An Ode to Potatoes

Potatoes. They seem so innocent. So cheap. So accessible. So versatile. Providing starch to any meal. Oh so comforting. But healthy?

Ponder with me for a moment the most common uses for a potato:

  • French fries
  • Potato chips
  • Mashed potatoes
  • Scalloped potatoes or Potatoes au Gratin
  • Hashbrowns
  • Baked potatoes
  • Roasted potatoes

French fries and potato chips…enough said. Next.

Mashed potatoes. I am sorry but what makes mashed potatoes so tasty is not the potato. Have you ever tried mashed potatoes with no butter or fat added? They are repulsive. The key ingredient in good mashed potatoes is butter, and lots of it. The famous chef Joël Robuchon is known worldwide for his incredible potatoes. He found that the best ratio of potatoes to butter is a 2 to 1 ratio. For every two pounds of potatoes, he uses one pound of butter. It takes that much butter to make mashed potatoes taste good.

Scalloped Potatoes or Potatoes au Gratin. Look at the ingredient list – potatoes, cream, cheese. Why do we like this dish? Probably not because of the potatoes. This dish was probably invented by an old country mom who had served her family potatoes one too many times. Not only were they tired of potatoes, she was also out of butter, but realized that she had a plethora of cream and cheese at her disposal. In a moment of sheer brilliance she tricks her family into eating potatoes for the umpteenth time by cooking them in cream and cheese and at the last minute adding more cheese to the top.

Hashbrowns. The best are those that are crispy on the outside but tender and fluffy on the inside. But the only way to crisp them up is to use butter. And you know what makes hashbrowns even better? An over easy egg in which the yolk becomes the perfect sauce for hashbrowns. Either that, or they are smothered in ketchup, not as bad as butter or a yolk, but not exactly health food. Let’s not forget what hashbrowns are typically served with…eggs, bacon, sausage, pancakes, biscuits and gravy. Those hashbrowns definitely make up for those four pieces of bacon, three over easy eggs and the short stack of pancakes.

Baked potatoes. On their own, they look innocent and healthy enough. And in an ideal world, they probably are healthy. Plus baked sounds healthier. Better than fried…right? “So waiter, I will have the baked potato, but could I get that with butter, sour cream, bacon bits, and did you mention you had chili? Some of that too then. And maybe just a little cheese as I am really trying to watch what I eat.”

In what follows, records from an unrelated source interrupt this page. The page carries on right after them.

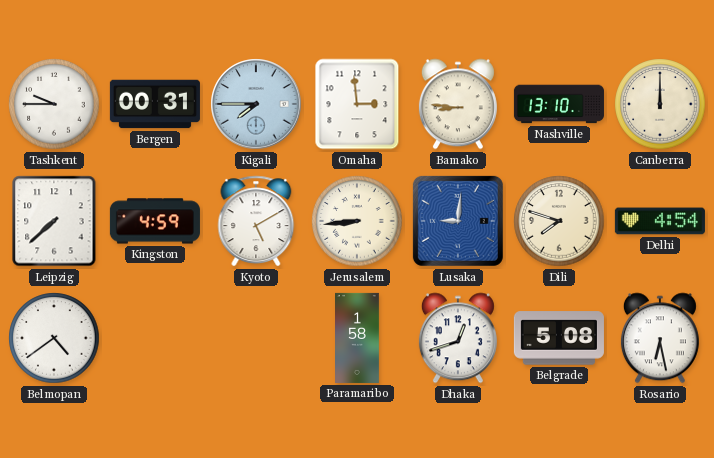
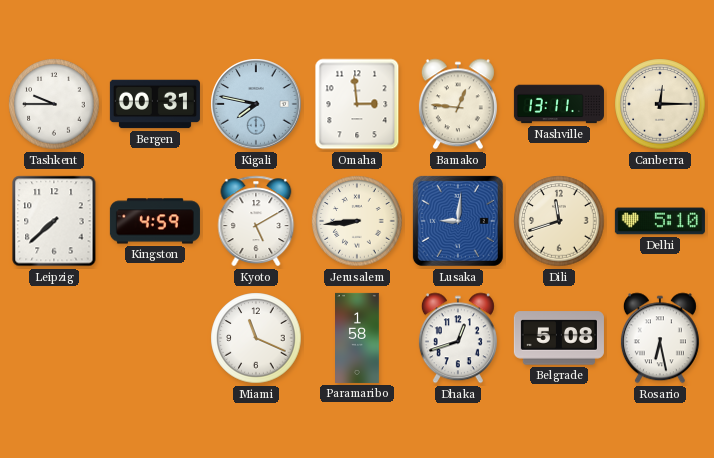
Kigali: 7:45 -> 7:47
Bamako: 8:46 -> 12:46
Nashville: 13:10 -> 13:11
Canberra: 12:00 -> 12:15
Dili: 7:48 -> 11:42
Delhi: 4:54 -> 5:10
Belmopan: 4:39 -> none
Miami: none -> 11:19
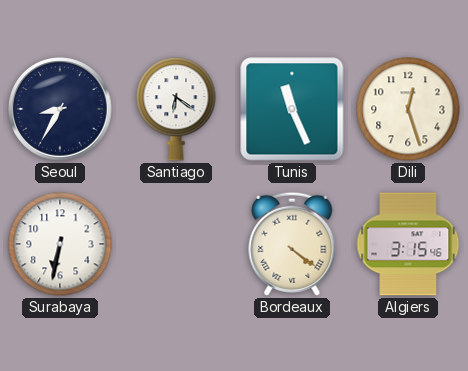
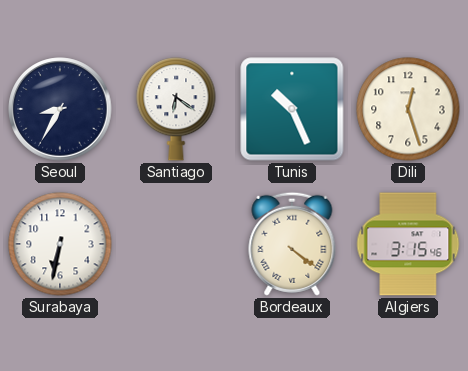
Tunis: 11:26 -> 10:26
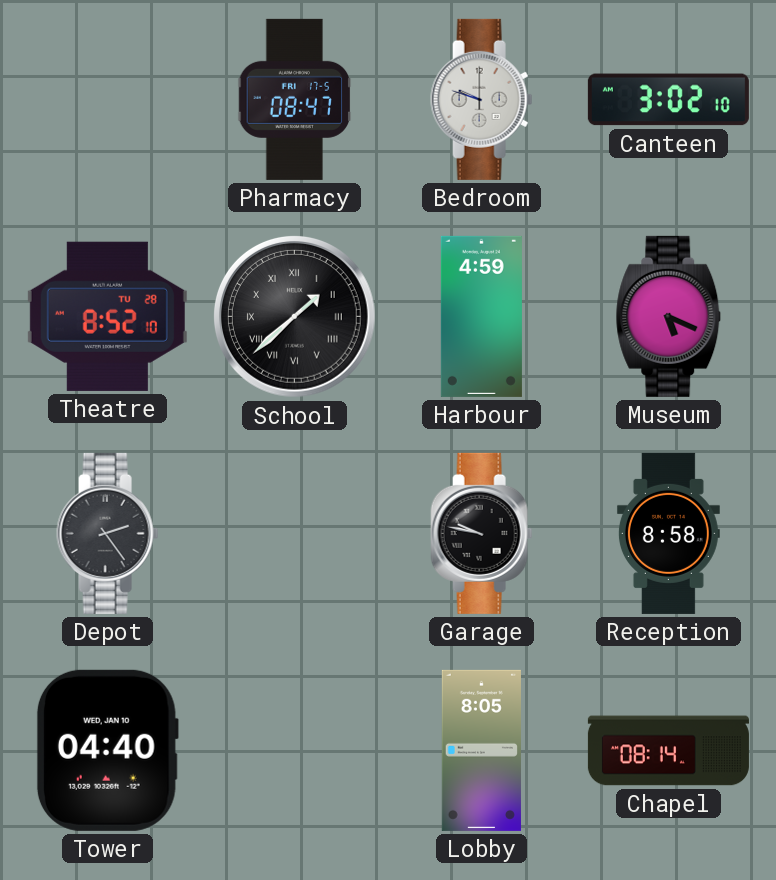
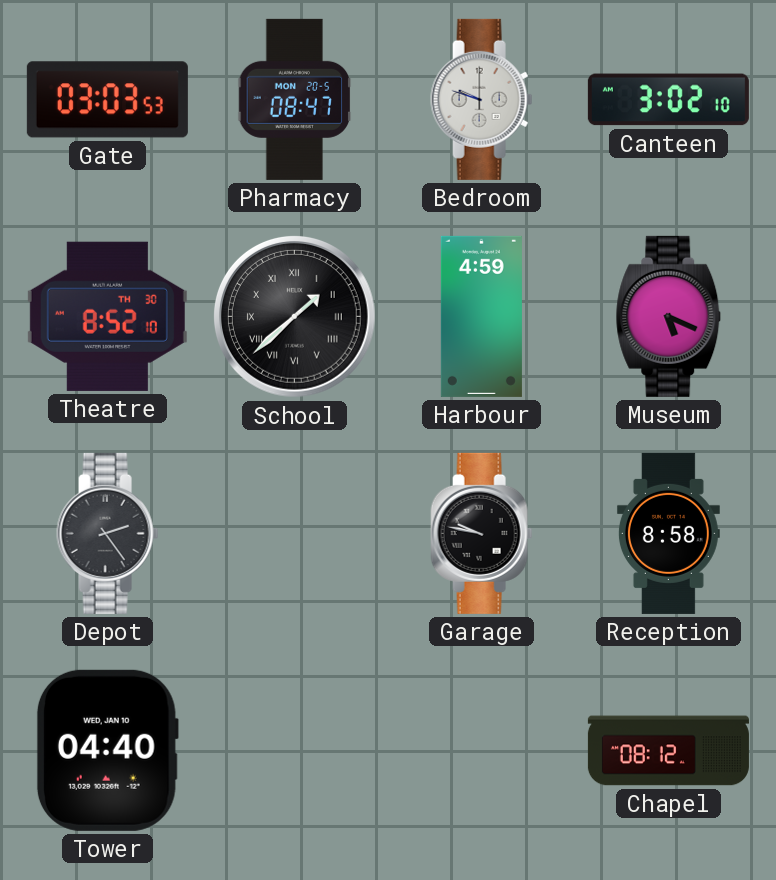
Gate: none -> 03:03
Pharmacy date: FRI 17-5 -> MON 20-5
Theatre date: TU 28 -> TH 30
Lobby: 8:05 -> none
Chapel: 08:14 -> 08:12
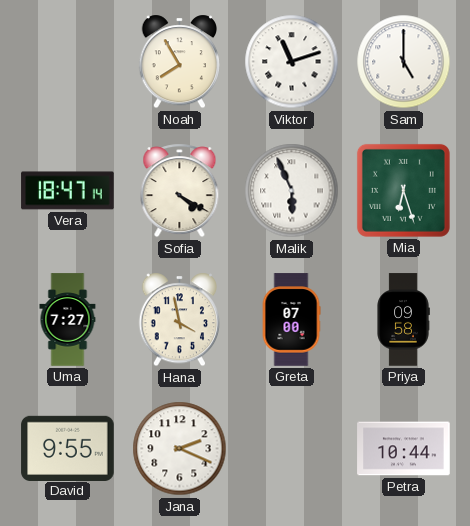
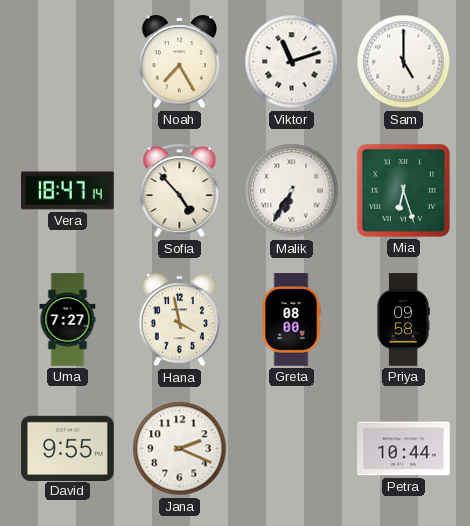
Noah: 7:55 -> 7:25
Sofia: 4:20 -> 4:53
Malik: 5:56 -> 6:35
Greta: 07:00 -> 08:00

Roasted potatoes. These are definitely the healthiest of the bunch, but my problem with roasted potatoes is that they really only taste good that first minute out of the oven. You know exactly what I am talking about. Perfectly crisped on the outside while tender and fluffy on the inside. But try that same potato five minutes later and I would swear that some weird voodoo stuff was put upon the potato as there is no way that is the same potato I tasted mere moments ago. So while healthier than every other iteration of potato, they suffer from not being fried, mixed with a lot of butter or cooked in cream and cheese.

I am therefore left to draw the only reasonable conclusion from all of this: Potatoes exist to be a conduit for fat and lots of it.